The first warning bell is the lack of an agreed upon definition of the term. The general consensus is that a sanctuary town, city, or county is one that has officially decided not to comply with federal law that requires them to detain illegal immigrants. It’s a sort of “don’t ask, don’t tell” policy for immigration. Cities across the country, including San Francisco, New York, and Chicago use the sanctuary city label.
The actions of sanctuary cities are actually in violation of US Code § 1373, which states that “a Federal, State, or local government entity or official may not prohibit, or in any way restrict, any government entity or official from sending to, or receiving from, the Immigration and Naturalization Service information regarding the citizenship or immigration status, lawful or unlawful, of any individual.”
This isn’t just an act of civil disobedience, though. These same cities receive thousands of federal grant dollars every year even though they are acting in direct violation of the law. If they break the rules, why are they still getting the funding?
And it’s not just a matter of money. Real human lives are at stake. Of the 8,145 undocumented immigrants released from detention between January 1, 2014 and August 31, 2014:
- 5,132 (63%) had previous criminal convictions or were considered public safety concerns;
- 2,984 (36.6%) had felony charges or convictions;
- 1,909 (23.4%) had misdemeanor convictions or charges related to violence, assault, sexual abuse, weapons, or drugs;
- 239 (2.9%) had three or more misdemeanor convictions.
Of course illegal immigrants aren’t responsible for all the crimes committed in cities. But the fact that so many have a history of criminal activity is disturbing, to say the least.
This lesson was brought home to residents of San Francisco in 2015, when, on July 1, Kathryn Steinle was fatally shot. Her alleged murderer is an illegal immigrant from Mexico with a criminal history and a record of several previous deportations.

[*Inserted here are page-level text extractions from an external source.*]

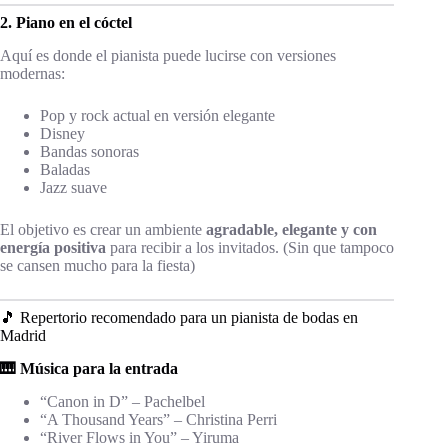
2. Piano en el cóctel
Aquí es donde el pianista puede lucirse con versiones
modernas:
Pop y rock actual en versión elegante
Disney
Bandas sonoras
Baladas
Jazz suave
El objetivo es crear un ambiente
agradable, elegante y con
energía positiva
para recibir a los invitados. (Sin que tampoco
se cansen mucho para la fiesta)
🎵 Repertorio recomendado para un pianista de bodas en
Madrid
🎹 Música para la entrada
“Canon in D” – Pachelbel
“A Thousand Years” – Christina Perri
“River Flows in You” – Yiruma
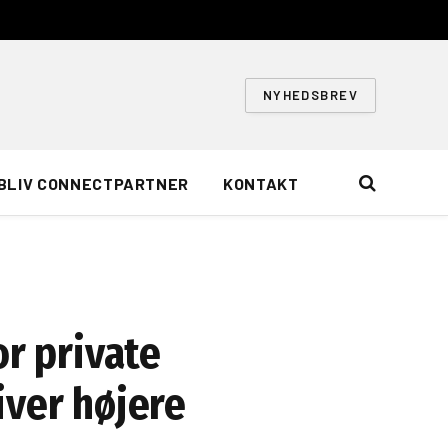
NYHEDSBREV
BLIV CONNECTPARTNER
KONTAKT
or private
iver højere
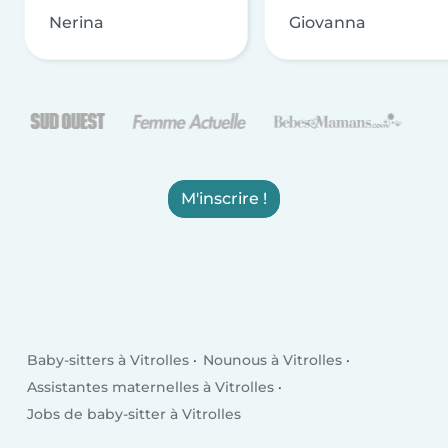
Nerina
Giovanna
M'inscrire !
Baby-sitters à Vitrolles
Nounous à Vitrolles
Assistantes maternelles à Vitrolles
Jobs de baby-sitter à Vitrolles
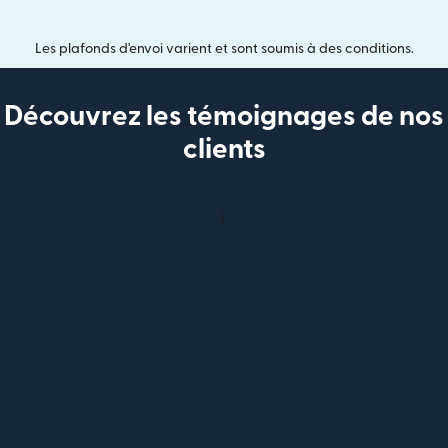
Les plafonds d'envoi varient et sont soumis à des conditions.
Découvrez les témoignages de nos
clients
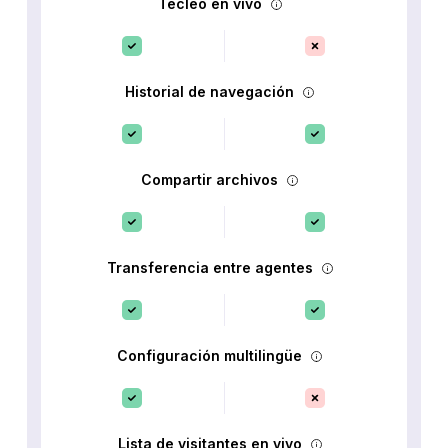
Tecleo en vivo
Historial de navegación
Compartir archivos
Transferencia entre agentes
Configuración multilingüe
Lista de visitantes en vivo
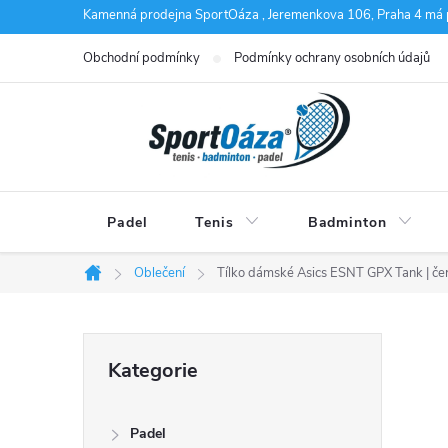
Přejít
Kamenná prodejna SportOáza , Jeremenkova 106, Praha 4 má 
na
Obchodní podmínky
Podmínky ochrany osobních údajů
obsah
Padel
Tenis
Badminton
Oblečení
Tílko dámské Asics ESNT GPX Tank | če
Domů
P
Přeskočit
Kategorie
kategorie
o
Padel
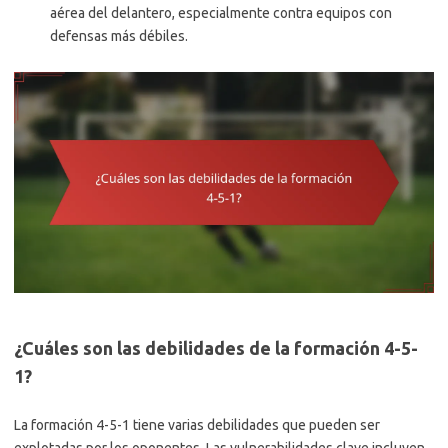
aérea del delantero, especialmente contra equipos con
defensas más débiles.
¿Cuáles son las debilidades de la formación 4-5-
1?
La formación 4-5-1 tiene varias debilidades que pueden ser
explotadas por los oponentes. Las vulnerabilidades clave incluyen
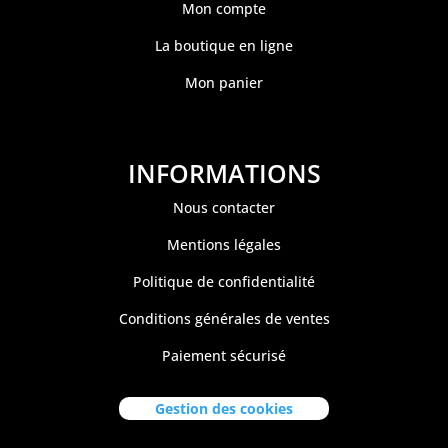
Mon compte
La boutique en ligne
Mon panier
INFORMATIONS
Nous contacter
Mentions légales
Politique de confidentialité
Conditions générales de ventes
Paiement sécurisé
Gestion des cookies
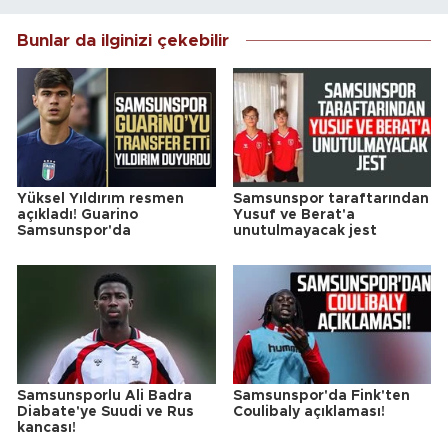
Bunlar da ilginizi çekebilir
Yüksel Yıldırım resmen
Samsunspor taraftarından
açıkladı! Guarino
Yusuf ve Berat'a
Samsunspor'da
unutulmayacak jest
Samsunsporlu Ali Badra
Samsunspor'da Fink'ten
Diabate'ye Suudi ve Rus
Coulibaly açıklaması!
kancası!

Whether or not Juan Francisco Lopez-Sanchez is ultimately found guilty of this crime, he was definitely breaking the law by being a felon in possession of a firearm. And if local authorities had seen fit to inform the federal government about Lopez-Sanchez’s status as an illegal immigrant, it’s quite possible this murder might never have happened.
The Steinle case was not, unfortunately, an isolated incident. Violence perpetuated by illegal immigrants in sanctuary cities is disturbingly common. In Los Angeles, 95% of all outstanding warrants for homicide are for illegal immigrants. In southern California, 60% of the 18th Street Gang (which has at least 20,000 members) are illegal immigrants who partner with the Mexican Mafia on drug distribution schemes, extortion, assassinations, assaults, and robberies. In fact, these gangs are well known for specifically targeting recently arrived illegal immigrants and convincing them to join the ranks.
City dwellers deserve to feel safe and supported in their hometowns no matter where they originally came from. And the many injustices and complications—not to mention frequent bigotry—around US immigration can’t be overlooked. Still, sanctuary cities are hardly the sanctuaries they claim to be.